My first job after retiring from the Air Force 10 years ago, was with Logos Technologies. At the time, a lot of the company’s work was focused on airborne, wide area imagery systems. It’s great to see how far they have come in developing other sensors. For instance, they developed the Serenity hostile fire detection system which fuses data from both EO/IR and acoustic sensors. Typical EO/IR-based Fire detection systems look for flashes, and these can present false detections due to things like reflections from glass. Acoustic sensors listen for certain sounds and can characterize types of fire as well as direction. By fusing the two sensors, not only are false detection rates lowered because they validate one another’s data but more information can be collected simultaneously. In the case of Serenity, a sensor from Hyperion Technology Group listens for an acoustic event within a certain time frame in order to validate the flash picked up by the optical sensor.
Initially, Serenity was mounted to aerostats, but there are a lot of places where you don’t want to park a dirigible over a facility. Consequently, the Army asked Logos to creat a mast mounted variant which can be attached to existing antenna towers at deployed locations. But, I can now imagine a lot of other places that could deploy this system, including fixed facilities. Naturally, there’s give and take here. A mast mounted version of Serenity makes it available to a wider audience, but it also means that the ranges they’ve seen with the aerostat variant will be much shorter. It just won’t be mounted as high, so line-of-sight is less. Although it’s still a ways off, the Logos Team told me that they see a mobile version in the future. In the near-term, Logos Technologies is also working on an export license for Serenity, now that it can be more easily deployed, which is great news for our allies.
Below is the press release on Serenity from Logos Technologies, LLC.
FAIRFAX, Va.–(BUSINESS WIRE)–Logos Technologies announced today that a new, tower-mounted version of its Serenity hostile fire detection system has passed a live fire test this past May in Yuma, Arizona.
Designed to detect sources of enemy fire, Serenity is typically mounted on a high-flying tethered blimp, or aerostat, in order to provide city-sized coverage area.
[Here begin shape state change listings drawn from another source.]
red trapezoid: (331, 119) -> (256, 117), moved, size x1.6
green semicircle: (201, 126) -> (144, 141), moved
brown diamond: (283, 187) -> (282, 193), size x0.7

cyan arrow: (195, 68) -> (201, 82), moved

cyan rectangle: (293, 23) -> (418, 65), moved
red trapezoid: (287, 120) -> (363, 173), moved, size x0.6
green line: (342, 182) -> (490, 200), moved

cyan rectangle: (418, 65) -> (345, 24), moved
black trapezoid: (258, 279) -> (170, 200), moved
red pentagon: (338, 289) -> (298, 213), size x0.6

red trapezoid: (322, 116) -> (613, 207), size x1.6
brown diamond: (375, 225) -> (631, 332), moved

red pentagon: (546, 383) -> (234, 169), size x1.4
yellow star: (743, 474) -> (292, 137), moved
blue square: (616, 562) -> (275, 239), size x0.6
With the latest modifications, the system now provides coverage from towers.
“In mounting the system on a lower altitude mast, we needed to compensate for differences in range, and we’ve succeeded in doing that,” says Frank Plew, Serenity project manager at Logos Technologies.
The success of the May demonstration now means that Serenity is one step closer to being put up on masts at U.S. bases and installations in combat zones.
“We’ve already delivered a total of 15 Serenity units to the Army,” says Plew.
A dual-sensor system, Serenity combines two electro-optical (EO) pods with an acoustic sensor, developed by Hyperion Technology Group, to help friendly forces better react to incoming enemy fire by locating its point of origin.
Serenity’s optical sensor picks up the flash of enemy mortar or rocket fire and then calculates its point of origin and range from the sensor. The system’s acoustic sensor will then validate that enemy fire has indeed been detected by measuring the lag time between flash and bang.
Working together, these two Serenity sensors dramatically reduce the false alarms typically associated with other hostile fire detection systems.
“There are legacy hostile fire detection systems out there, and while they’ve proven the concept, Serenity reduces false positives and does a better job pinpointing sources of enemy fire,” Plew says.
Serenity weighs less than 80 pounds, light enough to go on unmanned aerial vehicles. It can transmit its fused optical/acoustic data to available full motion video cameras or wide-area motion imagery (WAMI) sensors.
Logos Technologies began working with the Army Research Laboratory (ARL) on Serenity in 2013, with the mast work starting in 2015.
Although the original concept was for Serenity to go on an aerostat with the Kestrel WAMI system, “Logos Technologies and ARL always envisioned it going on other platforms,” Plew states.